Shimizu was later brought back to direct the American remakes The Grudge and The Grudge 2. The films were both a box-office success, but were met with mixed reception from mainstream critics. Shimizu decided to step back from the franchise, taking on a producing role for the direct-to-video third installment, The Grudge 3, and eventually returned to Japanese cinema afterwards.

==Filmography==
- Katasumi and 4444444444, stories from "School Ghost Story G" (1998) (TV)
- Ju-on: The Curse (2000) (Video)
- Ju-on: The Curse 2 (2000) (Video)
- Kubitsuri Kikyu (????) (Video)
- Shin rei bideo V: Honto ni atta kowai hanashi - kyoufushin rei shashin-kan (2000) (Video)
- Shin rei bideo VI: Honto ni atta kowai hanashi - kyoufu tarento taikendan (2000) (Video)
- Tomie: Re-birth (2001)
- Ju-on: The Grudge (2002)
- Ju-on: The Grudge 2 (2003)
- The Grudge (2004)
- Marebito (2004)
- Dark Tales of Japan, episode Blonde Kwaidan, (2004) (TV)

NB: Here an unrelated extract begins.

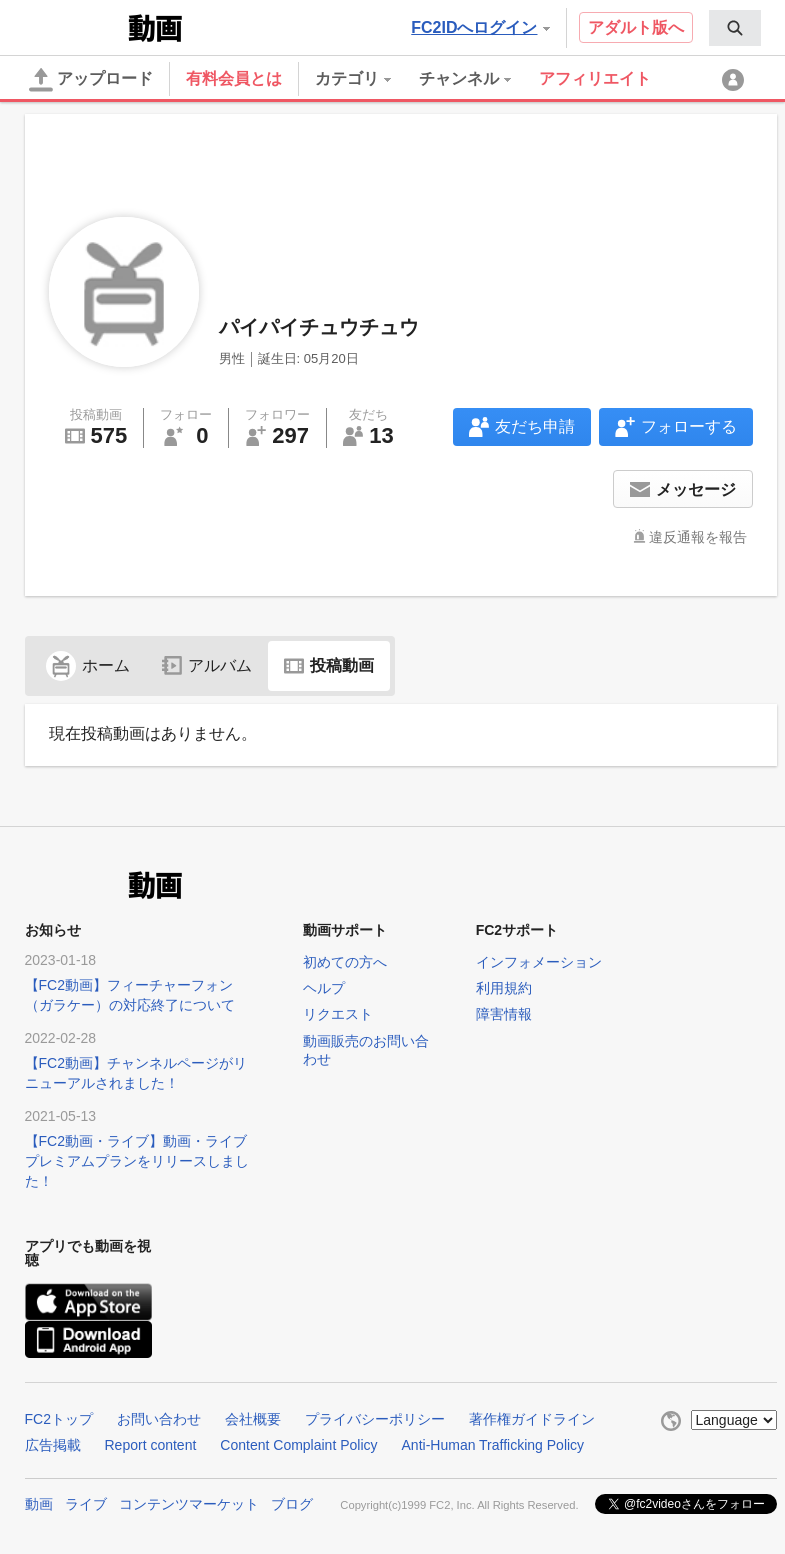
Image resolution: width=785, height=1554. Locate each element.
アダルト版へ (636, 27)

- The Great Horror Family (2004–2005) (TV)
- Reincarnation, (2005)
- The Grudge 2 (2006)
- Ghost vs. Alien 03 (2007)
- Ten Nights of Dream (2006)
- The Shock Labyrinth 3D (2009)
- Tormented (2011)
- Scared of the Dark (2013)
- Flight 7500 (2014)
- Kiki's Delivery Service (2014), live-action adaptation of the novel of the same name
- NightCry (2015), live-action trailer for the video game NightCry, formerly known as Project Scissors
- Resident Evil: Vendetta (2017, executive producer)
- Innocent Curse (2017)
- Howling Village (2019)
- Suicide Forest Village (2021)
- Homunculus (2021)
- Ox-Head Village (2022)
- Immersion (2023)
- Sana (2023)
- Sana: Let Me Hear (2024)
- Sana: Play with Me (2026)
- The Mouths (2026)
- The Village of Eight Gravestones (2026)

==Accolades==
- 2022 — Star Asia Lifetime Achievement Award at 21st New York Asian Film Festival.